Export-Import Bank Likely to Survive Trump Administration, Despite Criticism

Mulvaney says the Ex-Im Bank will continue under Trump. (Image via Flickr)

The Export-Import Bank, long a target of fiscal conservatives, is likely to survive the Trump administration, though its future size and scope remain open questions.

The official credit export agency of the United States has been hindered for over a year by board vacancies that prevent it from making loans of more than $10 million. It’s also confronted limited financing powers, amid long-standing criticism that it’s more corporate welfare than sound public policy.

Still, the Ex-Im Bank appears to have a safe path forward. Though its exact role remains unclear, administration officials say it has a seat at the policymaking table: Commerce Secretary Wilbur Ross, in video remarks to the agency’s annual conference last week, called it a component of the U.S. trade “toolbox.”

Office of Management and Budget Director Mick Mulvaney, a fiscal hawk who criticized the bank while serving in the House, affirmed in a CNBC interview posted Wednesday that it would “continue to exist.” But Trump “is interested in putting some people on [the staff] who are reformers,” Mulvaney added. White House spokeswoman Natalie Strom declined in an email Wednesday to offer any additional updates on the Ex-Im Bank.

And Trump himself voiced support for Ex-Im on Wednesday, reversing past criticisms. “It turns out that, first of all, lots of small companies are really helped, the vendor companies,” Trump told The Wall Street Journal. “But also, maybe more important, other countries give [assistance]. When other countries give it we lose a tremendous amount of business.”
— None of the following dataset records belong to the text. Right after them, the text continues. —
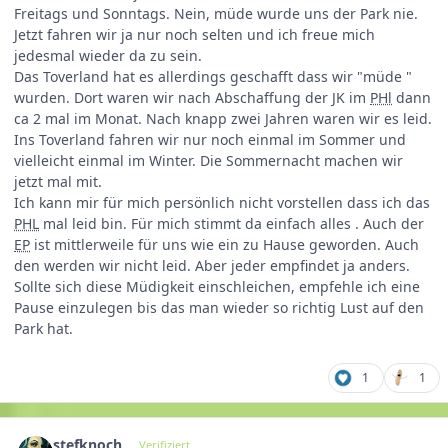
Freitags und Sonntags. Nein, müde wurde uns der Park nie.
Jetzt fahren wir ja nur noch selten und ich freue mich
jedesmal wieder da zu sein.
Das Toverland hat es allerdings geschafft dass wir "müde "
wurden. Dort waren wir nach Abschaffung der JK im
PHl
dann
ca 2 mal im Monat. Nach knapp zwei Jahren waren wir es leid.
Ins Toverland fahren wir nur noch einmal im Sommer und
vielleicht einmal im Winter. Die Sommernacht machen wir
jetzt mal mit.
Ich kann mir für mich persönlich nicht vorstellen dass ich das
PHL
mal leid bin. Für mich stimmt da einfach alles . Auch der
EP
ist mittlerweile für uns wie ein zu Hause geworden. Auch
den werden wir nicht leid. Aber jeder empfindet ja anders.
Sollte sich diese Müdigkeit einschleichen, empfehle ich eine
Pause einzulegen bis das man wieder so richtig Lust auf den
Park hat.
1
1
stefknoch
Verifiziert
GOP Reps. Chris Collins (N.Y.) and Mike Kelly (Pa.), supporters of the agency, provided names of potential nominees to Trump in February, Collins said at last week’s Ex-Im conference. Trump said Wednesday he is interested in staffing up the five-person board, which currently consists of two members: acting Chairman C.J. Hall and Scott Schloegel.

“The president looked to his right and to his left and said, ‘Can you get me some names? I’m all in,'” Collins said. “There was no hesitation whatsoever … Mike and I worked together. We submitted a group of names that afternoon to the president.”

The White House did not immediately respond to a request to confirm Collins’ account of that conversation. A spokesman for Collins did not immediately respond to a request for comment, and Kelly spokesman Tom Qualtere said he did not have access to the list of nominee recommendations.

Collins also expressed confidence that the Senate Banking Committee, which backlogged Export-Import Bank nominees under former Chairman Richard Shelby (R-Ala.), would advance new nominees under its new chairman, Sen. Mike Crapo (R-Idaho). Crapo is “absolutely going to move it,” Collins said. Crapo spokeswoman Mandi Critchfield declined to comment Wednesday on the status of Ex-Im nominees.

Several factors play into how Trump handles Ex-Im, from his trade agenda to his record of engineering private-sector deals. “We’ve gotten a few signals,” said Diane Katz, a senior research fellow at The Heritage Foundation and expert on Ex-Im, in an interview. Ex-Im was not slated for elimination under the president’s budget proposal, she said — but similar organizations were. “I don’t think it was an oversight that Ex-Im wasn’t in there.”

Conservatives such as Katz hope Trump will steer the bank away from what they see as “corporate welfare” or government interference in private markets.

“He’s not necessarily a typical or traditional conservative on economics and trade,” Katz said.

Nor is Ex-Im an issue that cleaves neatly to party lines. Republican feelings about the agency range from support to vehement criticism, making it difficult to peg where a GOP administration and Congress will fall.

Hall, the Export-Import Bank’s acting chairman, is optimistic that nominations will flow to the Senate in the “not too distant future,” he said in an interview last week. Based on a “logical read” of Trump’s agenda, “it seems to me as though Ex-Im’s mission is squarely in his sweet spot,” Hall said.

 

This story has been updated to include information from President Donald Trump’s recent Wall Street Journal interview.